YA: You traveled to very different countries---I cannot imagine that the political 'baggage' in Basel is as daunting as it was in Israel, or the US...Was the nature of the national political climate reflected in the local encounters, or does this serve as an example of a global attitude---the universal response to a seductive commodity?
DHJ: The range of responses to the project and the degree of openness was so utterly different depending on the place -- Israelis came up to ask us what we were doing, then openly began to debate and disagree, the Swiss were much less willing to stop, the British accused us of calling them crazy (two teenagers) and an old lady suggested she was feeling fine and that we should save our products for those who really need them.
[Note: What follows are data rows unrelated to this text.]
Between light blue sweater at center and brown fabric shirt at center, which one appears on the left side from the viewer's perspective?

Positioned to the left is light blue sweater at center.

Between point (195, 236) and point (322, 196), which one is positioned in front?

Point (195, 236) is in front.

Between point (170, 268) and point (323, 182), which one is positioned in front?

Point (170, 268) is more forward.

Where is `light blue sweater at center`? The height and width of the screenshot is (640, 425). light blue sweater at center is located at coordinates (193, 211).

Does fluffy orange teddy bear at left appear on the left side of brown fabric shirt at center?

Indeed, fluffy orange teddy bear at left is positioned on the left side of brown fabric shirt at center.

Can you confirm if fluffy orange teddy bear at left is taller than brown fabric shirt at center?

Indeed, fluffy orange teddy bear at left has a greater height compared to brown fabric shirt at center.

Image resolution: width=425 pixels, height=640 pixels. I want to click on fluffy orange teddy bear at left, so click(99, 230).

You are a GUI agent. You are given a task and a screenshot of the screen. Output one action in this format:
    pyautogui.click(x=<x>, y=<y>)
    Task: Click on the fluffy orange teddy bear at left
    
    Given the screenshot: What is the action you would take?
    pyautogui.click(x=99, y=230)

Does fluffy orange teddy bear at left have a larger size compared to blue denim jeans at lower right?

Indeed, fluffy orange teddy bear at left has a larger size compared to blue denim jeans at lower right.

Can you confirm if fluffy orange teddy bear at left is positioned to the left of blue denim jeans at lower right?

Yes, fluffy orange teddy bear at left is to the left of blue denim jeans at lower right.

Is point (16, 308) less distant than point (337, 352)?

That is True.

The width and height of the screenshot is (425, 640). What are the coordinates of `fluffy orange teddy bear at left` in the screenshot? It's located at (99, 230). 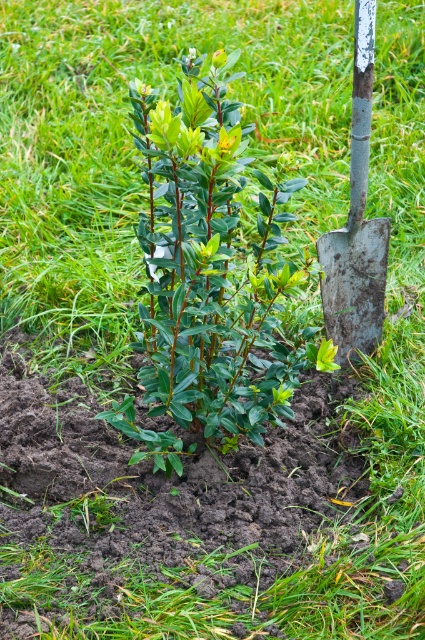 Which is behind, point (274, 403) or point (363, 189)?

The point (363, 189) is more distant.

Does green glossy bush at center appear on the left side of rusty metal shovel at right?

Indeed, green glossy bush at center is positioned on the left side of rusty metal shovel at right.

Does point (201, 349) come closer to viewer compared to point (368, 330)?

Yes.

The height and width of the screenshot is (640, 425). In order to click on green glossy bush at center in this screenshot , I will do `click(210, 266)`. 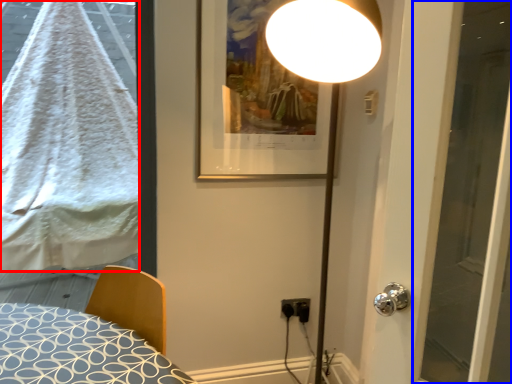 Question: Which point is further to the camera, blanket (highlighted by a red box) or screen door (highlighted by a blue box)?

Choices:
 (A) blanket
 (B) screen door

Answer: (A) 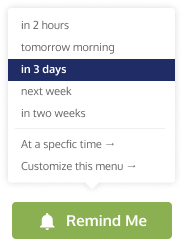 Locate an element on the screen. The height and width of the screenshot is (239, 183). gray border at the bottom is located at coordinates (57, 183). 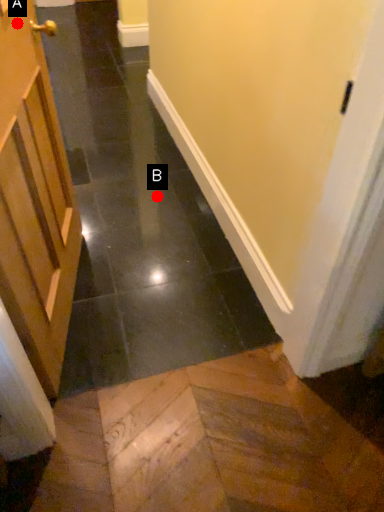 Question: Two points are circled on the image, labeled by A and B beside each circle. Which point is closer to the camera taking this photo?

Choices:
 (A) A is closer
 (B) B is closer

Answer: (A) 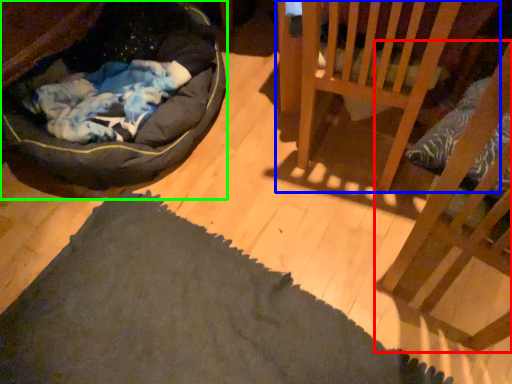 Question: Estimate the real-world distances between objects in this image. Which object is farther from furniture (highlighted by a red box), furniture (highlighted by a blue box) or dog bed (highlighted by a green box)?

Choices:
 (A) furniture
 (B) dog bed

Answer: (B) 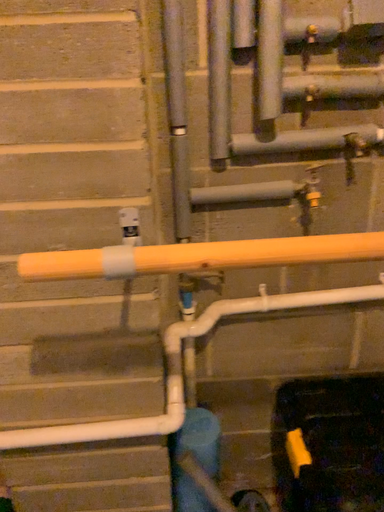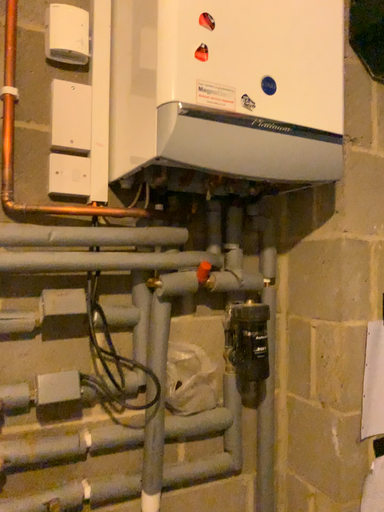 Question: How did the camera likely rotate when shooting the video?

Choices:
 (A) rotated right
 (B) rotated left

Answer: (A) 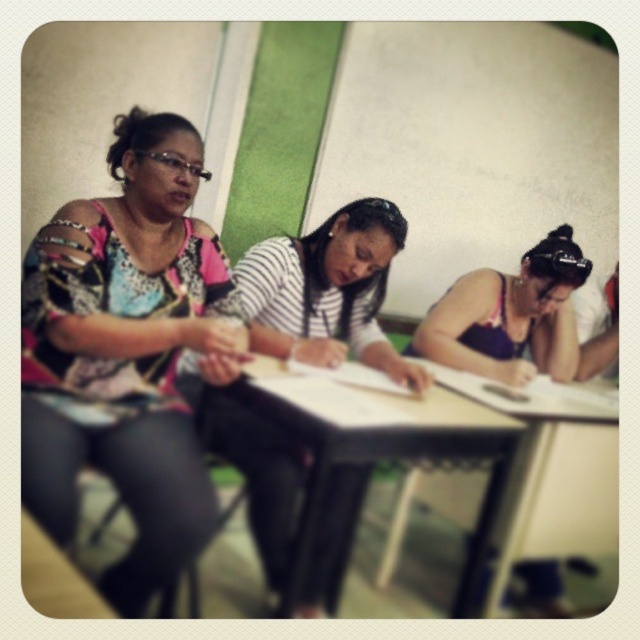 Question: Can you confirm if black plastic table at center is wider than wooden table at lower center?

Choices:
 (A) yes
 (B) no

Answer: (A)

Question: Which point is closer to the camera?

Choices:
 (A) (538, 602)
 (B) (394, 368)

Answer: (B)

Question: Does black plastic table at center come in front of wooden table at lower center?

Choices:
 (A) yes
 (B) no

Answer: (B)

Question: Which point is closer to the camera?

Choices:
 (A) black plastic table at center
 (B) wooden table at lower center

Answer: (B)

Question: Can you confirm if purple fabric hairband at center is thinner than wooden table at lower center?

Choices:
 (A) yes
 (B) no

Answer: (B)

Question: Among these objects, which one is nearest to the camera?

Choices:
 (A) purple fabric hairband at center
 (B) wooden table at lower center
 (C) multicolored printed blouse at left

Answer: (B)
While we were in Israel, the withdrawal from the Gaza Strip was just about to take place. Everyone in support of the withdrawal was wearing blue, and those against were wearing orange. These are the two colors of our objects (although we had no idea about this before we arrived), so it gave us a strong starting point from which to begin conversations.
I think all emotional baggage is, of course, relative. This is where Nomi and I disagreed about our tag line: "Helping you handle your baggage in difficult times" was my idea, she wanted in "political times" because she believes that all times are difficult.
Yaelle Amir is a freelance writer and curator who divides her time between San Francisco and New York.